Hervé morizot : Pour moi, ce n’est pas l’évolution la plus structurante. Il existe en effet d’autres phénomènes plus redoutables pour l’entreprise : le nomadisme où là il est clair que le développement continue avec des accès extérieurs de plus en plus nombreux et pas toujours maîtrisés car provenant de n’importe où et qui doivent être autorisés d’une certaine manière d’autant qu’ils se présentent sous les formes les plus diverses telles que les clefs USB, les clefs Wifi, les PDA, les Smartphones.... du coup l’info est sur des supports de plus en plus variés et généralement non sécurisés. C’est éminemment le cas de la clef USB. C’est donc un problème de fond très important... Idem pour les messageries instantanées. C’est donc un vrai problème et ça va empirer rapidement car la technologie disponible évolue très vite.  Après je retiendrais le phénomène de convergence entre voix et données : aujourd’hui on a de plus en plus de messages encapsulés et le filtrage n’est plus adapté d’autant que les volumes et les flux explosent. Enfin il faut aussi considérer que le danger n’est pas tant extérieur qu’intérieur. Au sein de l’entreprise on observait auparavant une protection "périmétrique". Aujourd’hui sur ce point les  entreprises sont à bon niveau, mais avec des entreprises étendues comprenant 100 000 personnes vous trouvez facilement 200 bandits dans le personnel, du coup il faut savoir se protéger en interne et là ça devient compliqué du fait de la convergence qui génère des volumes de données importants. Il faut dés lors saucissonner le SI, ce qui n’est pas une mince affaire. Au delà il y a le problème d’infogérence. Les entreprises externalisent de plus en plus tout ou partie de l’information ce qui apporte des risques nouveaux.


C’était d’ailleurs un thème particulièrement adressé cette année lors des débats de spécialistes

Hervé morizot : Oui et cela a d’ailleurs été traité par les juristes et les ingénieurs dans la logique contractuelle. Là il y a un vrai phénomène.
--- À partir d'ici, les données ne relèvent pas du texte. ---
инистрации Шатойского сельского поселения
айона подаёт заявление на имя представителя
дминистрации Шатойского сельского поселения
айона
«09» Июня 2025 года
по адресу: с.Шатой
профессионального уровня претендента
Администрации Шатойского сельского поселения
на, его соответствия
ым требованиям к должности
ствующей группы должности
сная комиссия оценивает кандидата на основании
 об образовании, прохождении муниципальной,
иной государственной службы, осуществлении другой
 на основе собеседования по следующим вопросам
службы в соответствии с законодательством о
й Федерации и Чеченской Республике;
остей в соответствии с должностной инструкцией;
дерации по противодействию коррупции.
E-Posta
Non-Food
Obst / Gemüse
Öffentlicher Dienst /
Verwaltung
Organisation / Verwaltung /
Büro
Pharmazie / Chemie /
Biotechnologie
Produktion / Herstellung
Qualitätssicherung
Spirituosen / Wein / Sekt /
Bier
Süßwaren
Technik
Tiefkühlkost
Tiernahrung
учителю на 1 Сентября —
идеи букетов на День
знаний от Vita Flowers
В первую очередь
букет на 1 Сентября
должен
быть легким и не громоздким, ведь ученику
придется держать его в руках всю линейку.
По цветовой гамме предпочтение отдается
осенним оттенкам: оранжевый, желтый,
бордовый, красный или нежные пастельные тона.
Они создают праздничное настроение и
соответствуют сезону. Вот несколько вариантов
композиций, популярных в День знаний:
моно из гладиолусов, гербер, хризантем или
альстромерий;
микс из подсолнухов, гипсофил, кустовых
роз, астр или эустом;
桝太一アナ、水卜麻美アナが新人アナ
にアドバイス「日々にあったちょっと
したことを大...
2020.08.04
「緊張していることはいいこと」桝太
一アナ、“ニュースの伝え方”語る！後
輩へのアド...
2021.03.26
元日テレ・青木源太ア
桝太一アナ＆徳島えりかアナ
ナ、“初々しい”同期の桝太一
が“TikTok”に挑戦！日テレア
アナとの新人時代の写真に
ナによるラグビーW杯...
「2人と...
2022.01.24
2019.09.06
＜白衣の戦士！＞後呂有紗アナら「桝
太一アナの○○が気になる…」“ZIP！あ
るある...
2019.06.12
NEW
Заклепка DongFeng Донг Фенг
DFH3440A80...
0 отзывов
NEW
Devrait-on pour ces raisons sécuritaires assister à un retournement des marchés de l’Offshoring?

Hervé morizot : Franchement je ne le pense pas.  On voit des banques qui externalisent des données sensibles au Royaume Uni ou encore aux USA. Cela était impensable il y a encore quelques années. En attendant on atteint peut-être là la limite de l’exercice mais force est de constater que certains le font.


Les débats ont porté parfois sur les craintes relevant des pratiques ou des législations faibles dans certains pays émergeants. Qu’en est-il? Doit-on craindre des dérives incontrôlables?

Hervé morizot : Je n’en suis pas sûr, même si certains pays de l’Est sont chauds et réputés pour le Hacking, mais je ne suis pas convaincu qu’il faille montrer du doigt l’Offshoring d’un point de vue général. Certains pays comme l’Inde montrent en effet l’émergence de pratiques très inventives et professionnelles. D’autre part il faut avoir une bonne visibilité dans la sécurité et ceci ne se réduit pas au seul contrat. Ainsi il faut des procédures, des audits, des indicateurs fins, des tableaux de bord, des audits impromptus... On peut même par exemple au travers d’un sous-traitant habilité secret défense obtenir un niveau de sécurité que vous n’avez pas vous même. Donc on peut élever le niveau de sécurité en externalisant.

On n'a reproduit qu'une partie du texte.